[[ Extracted entries open ]]

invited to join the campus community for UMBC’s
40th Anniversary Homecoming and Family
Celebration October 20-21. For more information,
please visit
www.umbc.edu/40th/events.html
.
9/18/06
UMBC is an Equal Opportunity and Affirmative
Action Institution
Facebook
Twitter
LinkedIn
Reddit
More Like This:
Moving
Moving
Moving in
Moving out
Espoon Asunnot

[[ Extracted entries closed ]]
[[ Extracted entries open ]]

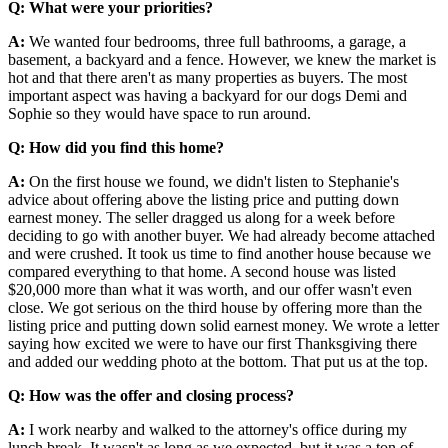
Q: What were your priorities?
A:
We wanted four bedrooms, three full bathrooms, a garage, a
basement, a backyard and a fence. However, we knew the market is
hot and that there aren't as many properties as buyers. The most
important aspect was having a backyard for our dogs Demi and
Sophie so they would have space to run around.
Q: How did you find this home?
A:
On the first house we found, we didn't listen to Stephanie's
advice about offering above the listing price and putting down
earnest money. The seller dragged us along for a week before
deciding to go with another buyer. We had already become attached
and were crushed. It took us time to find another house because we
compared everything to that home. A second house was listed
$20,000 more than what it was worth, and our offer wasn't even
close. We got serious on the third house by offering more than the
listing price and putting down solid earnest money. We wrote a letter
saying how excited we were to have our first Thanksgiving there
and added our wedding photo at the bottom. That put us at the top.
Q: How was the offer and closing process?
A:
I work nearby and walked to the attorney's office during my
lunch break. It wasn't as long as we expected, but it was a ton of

[[ Extracted entries closed ]]

* _Work item_
Using the entries above, extract exactly the span from the line with "invited to join" to the line with "Espoon Asunnot", both lines included; leave out everything else.

* _Solution_
invited to join the campus community for UMBC’s
40th Anniversary Homecoming and Family
Celebration October 20-21. For more information,
please visit
www.umbc.edu/40th/events.html
.
9/18/06
UMBC is an Equal Opportunity and Affirmative
Action Institution
Facebook
Twitter
LinkedIn
Reddit
More Like This:
Moving
Moving
Moving in
Moving out
Espoon Asunnot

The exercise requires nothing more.